Gruppi di oppositori di Mubarak (composti in genere da giovani intellettuali e professionisti) sono stati invitati, attraverso la Freedom House, negli Stati uniti, dove hanno frequentato corsi bimestrali di «difesa della democrazia». Sono stati anche ricevuti ufficialmente al Dipartimento di stato: nel maggio 2008 da Condoleezza Rice, nel maggio 2009 da Hillary Clinton. Nell’incontro, la segretaria di stato ha dichiarato che «è interesse dell’Egitto muoversi verso la democrazia e dimostrare più rispetto per i diritti umani». Come se gli Stati uniti, che hanno costruito e finanziato l’apparato repressivo di Mubarak, non avessero niente a che vedere con la violazione dei diritti umani in Egitto.  
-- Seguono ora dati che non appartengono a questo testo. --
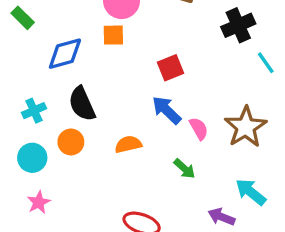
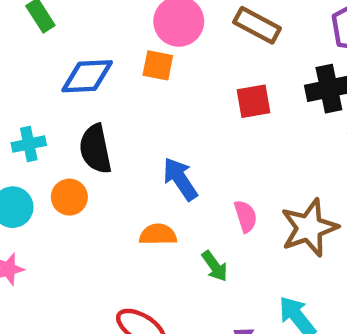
red square: (171, 68) -> (253, 101), moved
blue arrow: (167, 110) -> (180, 179), moved
orange semicircle: (128, 144) -> (158, 234), moved

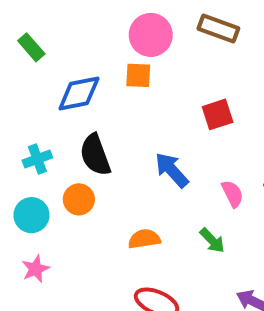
red square: (253, 101) -> (218, 114), moved
orange semicircle: (158, 234) -> (144, 239), moved

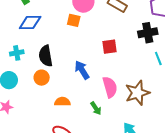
blue diamond: (79, 94) -> (30, 22), moved
pink semicircle: (232, 194) -> (110, 87), size x1.5
orange circle: (79, 199) -> (42, 78), moved

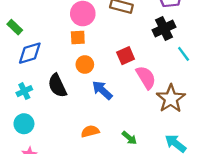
orange circle: (42, 78) -> (85, 65), moved
pink semicircle: (110, 87) -> (146, 77), moved
green arrow: (96, 108) -> (129, 138), moved

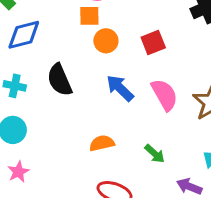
orange circle: (85, 65) -> (106, 41), moved
pink semicircle: (146, 77) -> (165, 95), moved
cyan cross: (24, 91) -> (15, 86), turned 35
Washington sta dunque allevando una nuova classe dirigente egiziana, destinata a dare un volto «democratico» a un paese in cui il potere continui a poggiare sulle forze armate e in cui, soprattutto, resti dominante l’influenza statunitense. Vi è però da superare la resistenza della vecchia classe dirigente formatasi attorno a Mubarak – ufficiali dell’esercito, agenti dei servizi segreti, manager dell’industria bellica, imprenditori – che teme di perdere i privilegi acquisiti o di doverli comunque spartire. Vi è soprattutto la sollevazione popolare non facilmente instradabile sui binari, tracciati da Obama, della «ordinata e pacifica transizione».